Knee Osteoarthritis – Research shows PRP injections treat low to moderate knee osteoarthritis effectively. The effects last for up to two years. 

Surgery – For some injuries, surgical teams use PRP during the surgery. For example, a surgical team might stitch specially formulated PRP into tissue during surgery of a patient with a torn heel cord. The PRP helps the tendons heal. 

Aging Skin and Cosmetic Issues

Acne Scarring – Scarred skin repairs and rejuvenates faster, reducing the appearance of facial scars. Some doctors use PRP in conjunction with the microneedling process. 

Crepey Skin In the Decolletage, Eyes, and Neck Areas – Growth Factor Therapy is also called “The Vampire Facial” or “The Dracula Facelift.” Both Kim Kardashian and Angelina Jolie received treatments in the past. 

Dark Circles Around the Eyes any injury or injection stimulates blood flow to the area. Increased circulation removes the stationary blood, decreasing dark areas.

Dull or Gray Skin Color – The treatment encourages new skin cell growth. New skin cells replace old, discolored skin.

Fine Lines Around the Mouth and Eyes – The growth factor in platelets signals the skin to create new cells. Collagen levels increase, making smoother skin with heightened elasticity.

Hyperpigmented Skin – The nutrients and growth factors in PRP encourage new skin cell growth, which causes rapid skin cell loss. New, lighter colored cells replace older cells quickly. 

Male Pattern Baldness – There haven’t been many clinical studies completed on PRP treatment’s efficacy to reverse hair loss. The patient receives an injection of platelet-rich plasma into their scalp. The platelet loaded plasma encourages natural hair growth by increasing blood flow to the hair follicle. Some doctors pair platelet-rich plasma therapy with other hair-loss treatments.

Rough Skin Texture – An injection of growth factor encourages the skin to produce collagen. 

Finding a Provider

The person giving you PRP treatments must be licensed. Receive your therapy at a high-quality medspa. Check the credentials of your skincare specialist. You want to choose a professional with experience. 

Side-Effects and Non-compatible Conditions

You are not an excellent candidate for PRP treatments if you have one of the following conditions. 

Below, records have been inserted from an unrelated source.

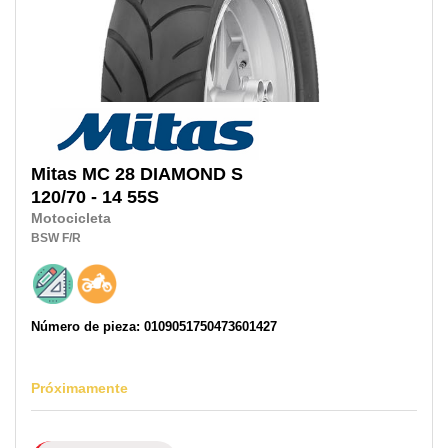
Mitas
MC 28 DIAMOND S
120/70 - 14 55S
Motocicleta
BSW
F/R
Número de pieza: 0109051750473601427
Próximamente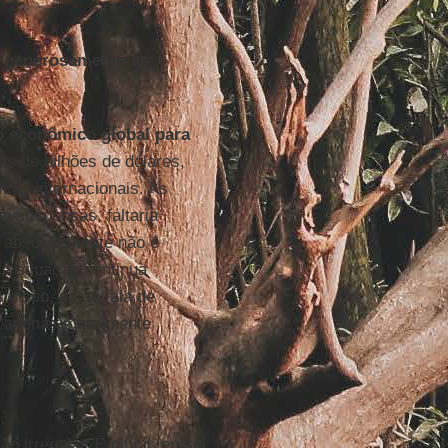
o generosamente as
o econômico global para
s de bilhões de dólares,
icas internacionais. As
m suspensas, faltaria
o absolutamente não é
a situação continua
 disso, só se fala de
é apenas moralmente
irregular. É difícil, eu sei,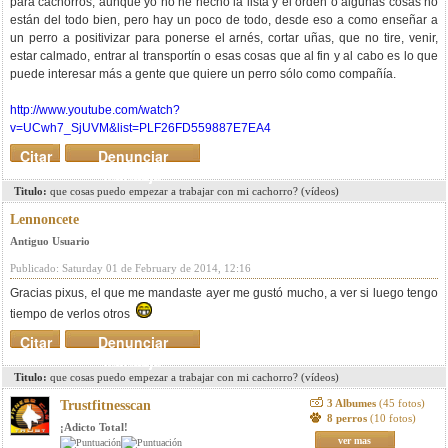
para cachorros, aunque yo no he hecho la lista y el orden o algunas cosas no
están del todo bien, pero hay un poco de todo, desde eso a como enseñar a
un perro a positivizar para ponerse el arnés, cortar uñas, que no tire, venir,
estar calmado, entrar al transportín o esas cosas que al fin y al cabo es lo que
puede interesar más a gente que quiere un perro sólo como compañía.
http://www.youtube.com/watch?
v=UCwh7_SjUVM&list=PLF26FD559887E7EA4
Citar
Denunciar
mensaje
Titulo:
que cosas puedo empezar a trabajar con mi cachorro? (vídeos)
Lennoncete
Antiguo Usuario
Publicado: Saturday 01 de February de 2014, 12:16
Gracias pixus, el que me mandaste ayer me gustó mucho, a ver si luego tengo
tiempo de verlos otros
Citar
Denunciar
mensaje
Titulo:
que cosas puedo empezar a trabajar con mi cachorro? (vídeos)
3 Albumes
(45 fotos)
Trustfitnesscan
8 perros
(10 fotos)
¡Adicto Total!
ver mas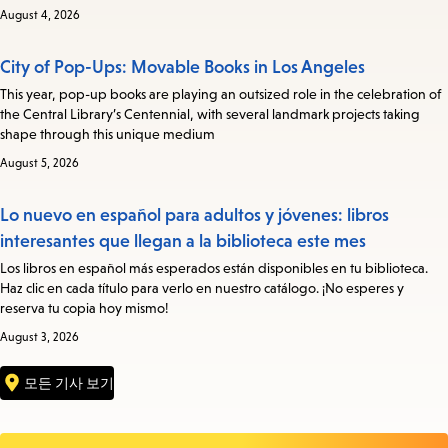
August 4, 2026
City of Pop-Ups: Movable Books in Los Angeles
This year, pop-up books are playing an outsized role in the celebration of
the Central Library’s Centennial, with several landmark projects taking
shape through this unique medium
August 5, 2026
Lo nuevo en español para adultos y jóvenes: libros
interesantes que llegan a la biblioteca este mes
Los libros en español más esperados están disponibles en tu biblioteca.
Haz clic en cada título para verlo en nuestro catálogo. ¡No esperes y
reserva tu copia hoy mismo!
August 3, 2026
모든 기사 보기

Taking, or recently took Accutane

Active acne

Facial eczema



Scar easily

Had skin radiation during the last year

Wounds do not heal easily

Speak with your skincare specialist about any concerns you may have. Be sure you understand the risks before scheduling PRP Treatment.  

After Receiving Your Treatment

At first, pain may increase, especially at the incision site. Benefits may not be evident for the first week or two. Do not use heat or ice on the injection area for 72 hours after treatment. Many athletes experience faster healing times, and PRP Therapy treatments have become popular with professional athletes. Some cosmetic applications continue to produce results for three months after treatment. Results last for up to two years. 

Efficacy of Treatments

Many factors contribute to the efficacy of treatment. The overall health of the patient and the area of the body being treated both play a role. Other determining factors include the type of injury, acute or chronic, and the PRP preparation method. The preparation method includes the cellular makeup of the injection contents.